__Dataset entries__

──────

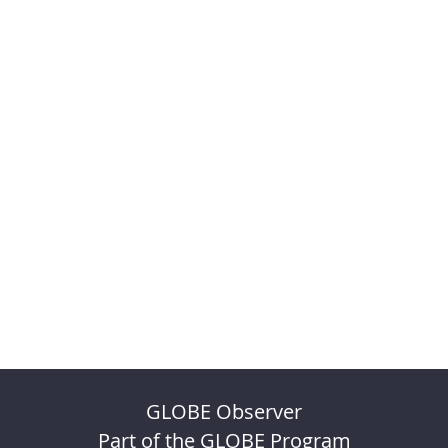
GLOBE Observer
Part of the GLOBE Program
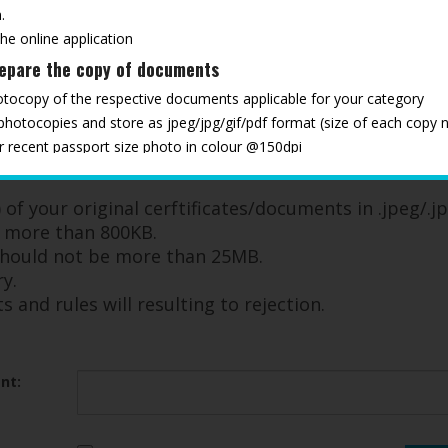
.
the online application
repare the copy of documents
otocopy of the respective documents applicable for your category
 photocopies and store as jpeg/jpg/gif/pdf format (size of each copy 
ur recent passport size photo in colour @150dpi
ments ready, to upload as and when required through the registration
ndatory documents and rules will resulting to rejection
of your original cerftificates/documents in .jpeg/.jp
e more than 800KB.
 should not be more than 25MB.
y.
and rules will resulting to rejection.
nt:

──────

__How to complete this task__
This exercise asks for the data above to be given again exactly, without pictures.

__Problem solution__
GLOBE Observer
Part of the GLOBE Program
.
the online application
repare the copy of documents
otocopy of the respective documents applicable for your category
 photocopies and store as jpeg/jpg/gif/pdf format (size of each copy 
ur recent passport size photo in colour @150dpi
ments ready, to upload as and when required through the registration
ndatory documents and rules will resulting to rejection
of your original cerftificates/documents in .jpeg/.jp
e more than 800KB.
 should not be more than 25MB.
y.
and rules will resulting to rejection.
nt:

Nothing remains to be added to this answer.